• Working data:

>>>>>

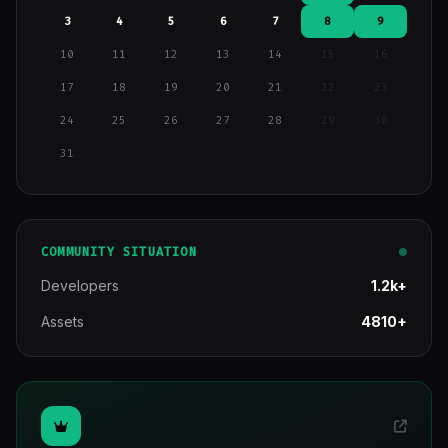
3
4
5
6
7
8
9
10
11
12
13
14
15
16
17
18
19
20
21
22
23
24
25
26
27
28
29
30
31
COMMUNITY SITUATION
Developers
1.2k+
Assets
4810+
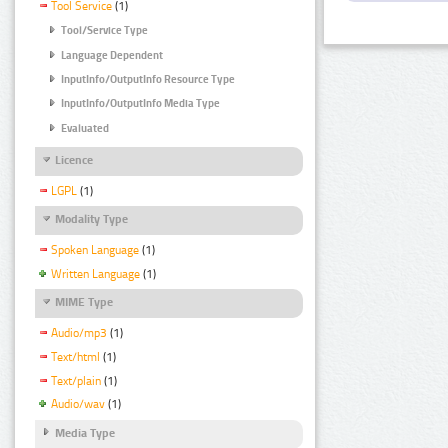
Tool Service
(1)
Tool/Service Type
Language Dependent
InputInfo/OutputInfo Resource Type
InputInfo/OutputInfo Media Type
Evaluated
Licence
LGPL
(1)
Modality Type
Spoken Language
(1)
Written Language
(1)
MIME Type
Audio/mp3
(1)
Text/html
(1)
Text/plain
(1)
Audio/wav
(1)
Media Type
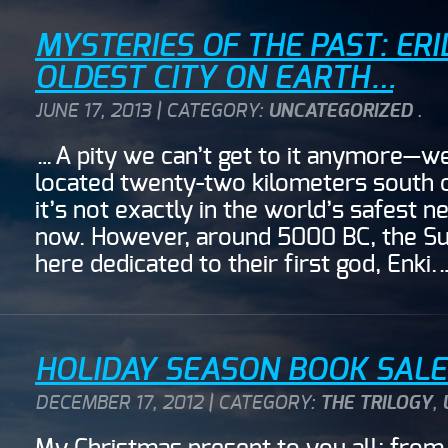
MYSTERIES OF THE PAST: ERI
OLDEST CITY ON EARTH…
JUNE 17, 2013 | CATEGORY:
UNCATEGORIZED
.
…A pity we can’t get to it anymore—well,
located twenty-two kilometers south of
it’s not exactly in the world’s safest 
now. However, around 5000 BC, the Sum
here dedicated to their first god, Enki
HOLIDAY SEASON BOOK SALE!
DECEMBER 17, 2012 | CATEGORY:
THE TRILOGY
,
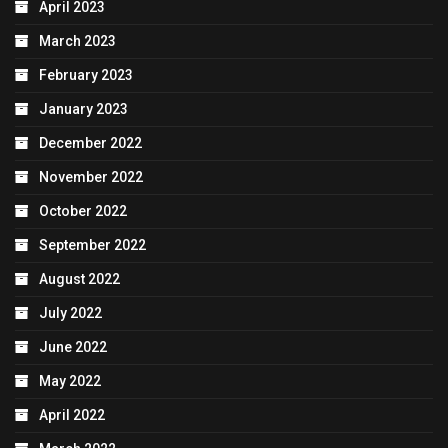
April 2023
March 2023
February 2023
January 2023
December 2022
November 2022
October 2022
September 2022
August 2022
July 2022
June 2022
May 2022
April 2022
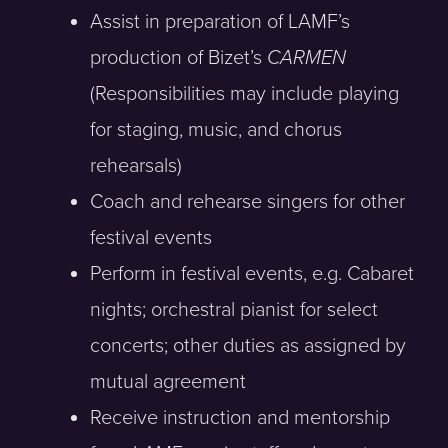
Assist in preparation of LAMF’s
production of Bizet’s
CARMEN
(Responsibilities may include playing
for staging, music, and chorus
rehearsals)
Coach and rehearse singers for other
festival events
Perform in festival events, e.g. Cabaret
nights; orchestral pianist for select
concerts; other duties as assigned by
mutual agreement
Receive instruction and mentorship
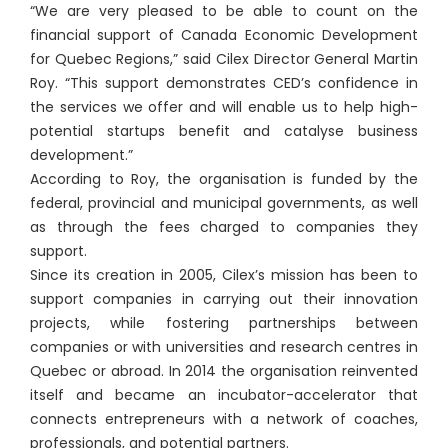
“We are very pleased to be able to count on the
financial support of Canada Economic Development
for Quebec Regions,” said Cilex Director General Martin
Roy. “This support demonstrates CED’s confidence in
the services we offer and will enable us to help high-
potential startups benefit and catalyse business
development.”
According to Roy, the organisation is funded by the
federal, provincial and municipal governments, as well
as through the fees charged to companies they
support.
Since its creation in 2005, Cilex’s mission has been to
support companies in carrying out their innovation
projects, while fostering partnerships between
companies or with universities and research centres in
Quebec or abroad. In 2014 the organisation reinvented
itself and became an incubator-accelerator that
connects entrepreneurs with a network of coaches,
professionals, and potential partners.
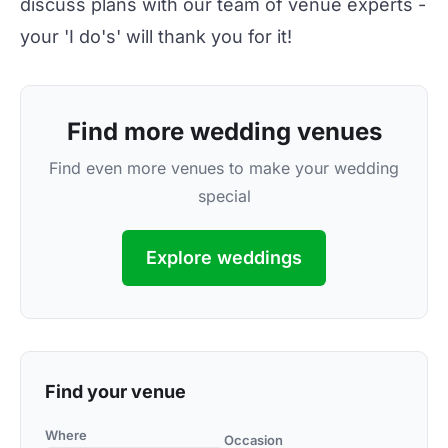
discuss plans with our team of venue experts -
your 'I do's' will thank you for it!
Find more wedding venues
Find even more venues to make your wedding
special
Explore weddings
Find your venue
Where
Occasion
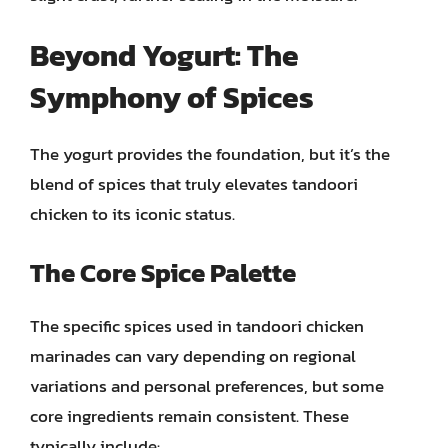
Beyond Yogurt: The
Symphony of Spices
The yogurt provides the foundation, but it’s the
blend of spices that truly elevates tandoori
chicken to its iconic status.
The Core Spice Palette
The specific spices used in tandoori chicken
marinades can vary depending on regional
variations and personal preferences, but some
core ingredients remain consistent. These
typically include:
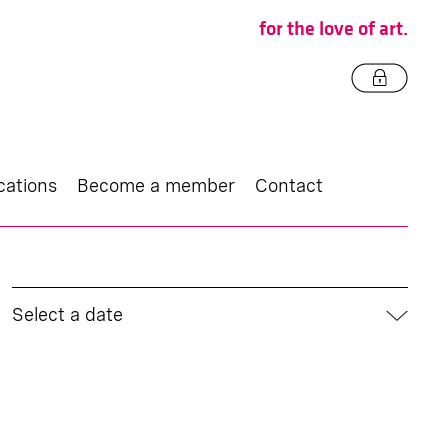
for the love of art.
cations
Become a member
Contact
Select a date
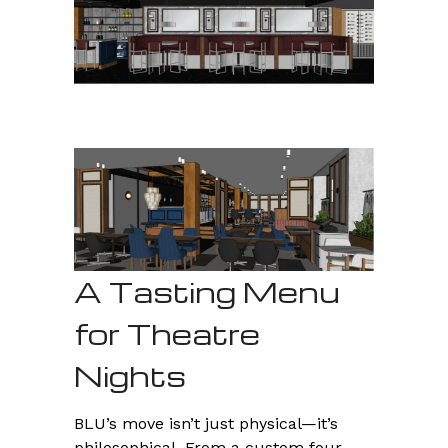
A Tasting Menu
for Theatre
Nights
BLU’s move isn’t just physical—it’s
philosophical. From a custom four-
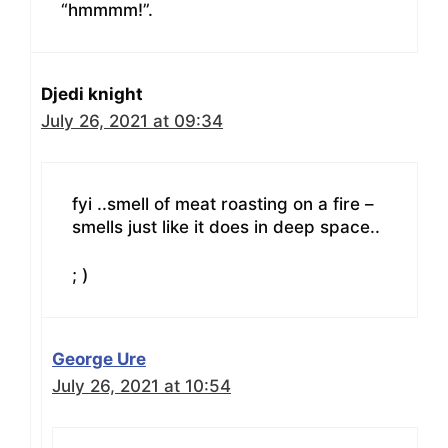
“hmmmm!”.
Djedi knight
July 26, 2021 at 09:34
fyi ..smell of meat roasting on a fire –
smells just like it does in deep space..
; )
George Ure
July 26, 2021 at 10:54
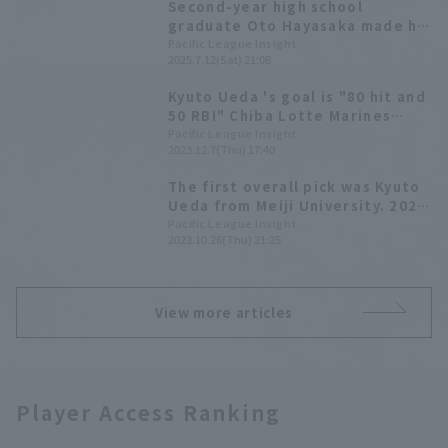
Second-year high school
graduate Oto Hayasaka made his
home debut, and with the help
Pacific League Insight
2025.7.12(Sat) 21:06
of good defense, he retired the
side in order.
Kyuto Ueda 's goal is "80 hit and
50 RBI" Chiba Lotte Marines
2023 New Player Announcement
Pacific League Insight
2023.12.7(Thu) 17:40
The first overall pick was Kyuto
Ueda from Meiji University. 2023
Draft Picks List [Chiba Lotte
Pacific League Insight
2023.10.26(Thu) 21:25
Marines]
View more articles
Player Access Ranking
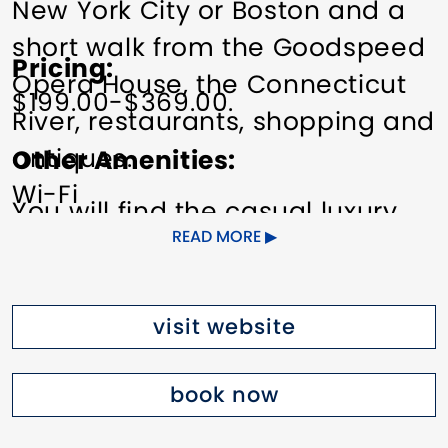
New York City or Boston and a
short walk from the Goodspeed
Pricing
Opera House, the Connecticut
$199.00-$369.00.
River, restaurants, shopping and
antiques.
Other Amenities
Wi-Fi
You will find the casual luxury
READ MORE
and charm of an elegant
country house. The newly
renovated rooms and suites are
visit website
individually designed and
decorated with period antiques,
book now
antique oriental rugs, and 18th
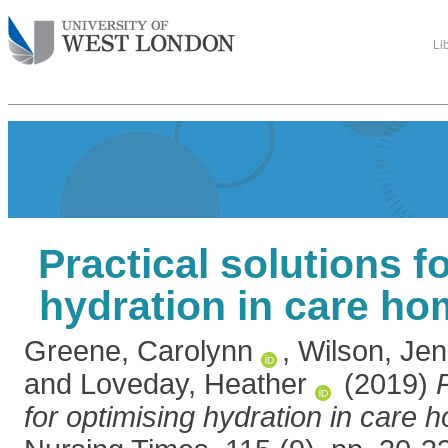
Li
Practical solutions f
hydration in care ho
Greene, Carolynn
,
Wilson, Jen
and
Loveday, Heather
(2019)
for optimising hydration in care 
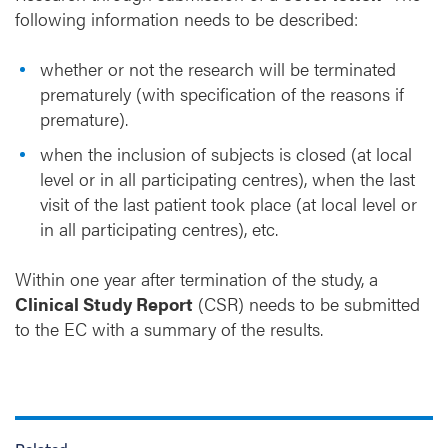
following information needs to be described:
whether or not the research will be terminated
prematurely (with specification of the reasons if
premature).
when the inclusion of subjects is closed (at local
level or in all participating centres), when the last
visit of the last patient took place (at local level or
in all participating centres), etc.
Within one year after termination of the study, a
Clinical Study Report
(CSR) needs to be submitted
to the EC with a summary of the results.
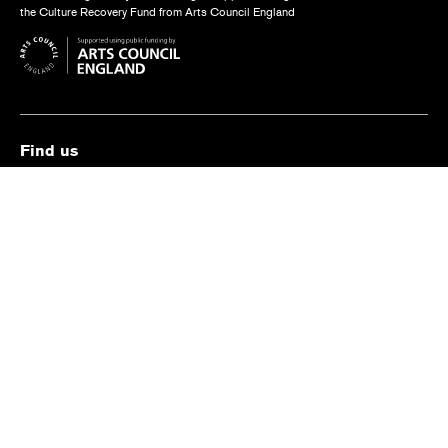
the Culture Recovery Fund from Arts Council England
Find us
The Old Vic, The Cut,
London SE1 8NB
Contact us
box.office@oldvictheatre.com
0344 871 7628
Terms and conditions
Privacy policy
Cookies policy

<<<<<

• What needs to be done:
Each record should be copied exactly, and each image left out.

• Solution to the exercise:
3
4
5
6
7
8
9
10
11
12
13
14
15
16
17
18
19
20
21
22
23
24
25
26
27
28
29
30
31
COMMUNITY SITUATION
Developers
1.2k+
Assets
4810+
Tool Service
(1)
Tool/Service Type
Language Dependent
InputInfo/OutputInfo Resource Type
InputInfo/OutputInfo Media Type
Evaluated
Licence
LGPL
(1)
Modality Type
Spoken Language
(1)
Written Language
(1)
MIME Type
Audio/mp3
(1)
Text/html
(1)
Text/plain
(1)
Audio/wav
(1)
Media Type
MYSTERIES OF THE PAST: ERI
OLDEST CITY ON EARTH…
JUNE 17, 2013 | CATEGORY:
UNCATEGORIZED
.
…A pity we can’t get to it anymore—well,
located twenty-two kilometers south of
it’s not exactly in the world’s safest 
now. However, around 5000 BC, the Sum
here dedicated to their first god, Enki
HOLIDAY SEASON BOOK SALE!
DECEMBER 17, 2012 | CATEGORY:
THE TRILOGY
,
April 2023
March 2023
February 2023
January 2023
December 2022
November 2022
October 2022
September 2022
August 2022
July 2022
June 2022
May 2022
April 2022
Assist in preparation of LAMF’s
production of Bizet’s
CARMEN
(Responsibilities may include playing
for staging, music, and chorus
rehearsals)
Coach and rehearse singers for other
festival events
Perform in festival events, e.g. Cabaret
nights; orchestral pianist for select
concerts; other duties as assigned by
mutual agreement
Receive instruction and mentorship
“We are very pleased to be able to count on the
financial support of Canada Economic Development
for Quebec Regions,” said Cilex Director General Martin
Roy. “This support demonstrates CED’s confidence in
the services we offer and will enable us to help high-
potential startups benefit and catalyse business
development.”
According to Roy, the organisation is funded by the
federal, provincial and municipal governments, as well
as through the fees charged to companies they
support.
Since its creation in 2005, Cilex’s mission has been to
support companies in carrying out their innovation
projects, while fostering partnerships between
companies or with universities and research centres in
Quebec or abroad. In 2014 the organisation reinvented
itself and became an incubator-accelerator that
connects entrepreneurs with a network of coaches,
professionals, and potential partners.
discuss plans with our team of venue experts -
your 'I do's' will thank you for it!
Find more wedding venues
Find even more venues to make your wedding
special
Explore weddings
Find your venue
Where
Occasion
Beyond Yogurt: The
Symphony of Spices
The yogurt provides the foundation, but it’s the
blend of spices that truly elevates tandoori
chicken to its iconic status.
The Core Spice Palette
The specific spices used in tandoori chicken
marinades can vary depending on regional
variations and personal preferences, but some
core ingredients remain consistent. These
typically include:
for the love of art.
cations
Become a member
Contact
Select a date
A Tasting Menu
for Theatre
Nights
BLU’s move isn’t just physical—it’s
philosophical. From a custom four-
“hmmmm!”.
Djedi knight
July 26, 2021 at 09:34
fyi ..smell of meat roasting on a fire –
smells just like it does in deep space..
; )
George Ure
July 26, 2021 at 10:54
Second-year high school
graduate Oto Hayasaka made his
home debut, and with the help
Pacific League Insight
2025.7.12(Sat) 21:06
of good defense, he retired the
side in order.
Kyuto Ueda 's goal is "80 hit and
50 RBI" Chiba Lotte Marines
2023 New Player Announcement
Pacific League Insight
2023.12.7(Thu) 17:40
The first overall pick was Kyuto
Ueda from Meiji University. 2023
Draft Picks List [Chiba Lotte
Pacific League Insight
2023.10.26(Thu) 21:25
Marines]
View more articles
Player Access Ranking
New York City or Boston and a
short walk from the Goodspeed
Pricing
Opera House, the Connecticut
$199.00-$369.00.
River, restaurants, shopping and
antiques.
Other Amenities
Wi-Fi
You will find the casual luxury
READ MORE
and charm of an elegant
country house. The newly
renovated rooms and suites are
visit website
individually designed and
decorated with period antiques,
book now
antique oriental rugs, and 18th
Li
Practical solutions f
hydration in care ho
Greene, Carolynn
,
Wilson, Jen
and
Loveday, Heather
(2019)
for optimising hydration in care 
following information needs to be described:
whether or not the research will be terminated
prematurely (with specification of the reasons if
premature).
when the inclusion of subjects is closed (at local
level or in all participating centres), when the last
visit of the last patient took place (at local level or
in all participating centres), etc.
Within one year after termination of the study, a
Clinical Study Report
(CSR) needs to be submitted
to the EC with a summary of the results.
the Culture Recovery Fund from Arts Council England
Find us
The Old Vic, The Cut,
London SE1 8NB
Contact us
box.office@oldvictheatre.com
0344 871 7628
Terms and conditions
Privacy policy
Cookies policy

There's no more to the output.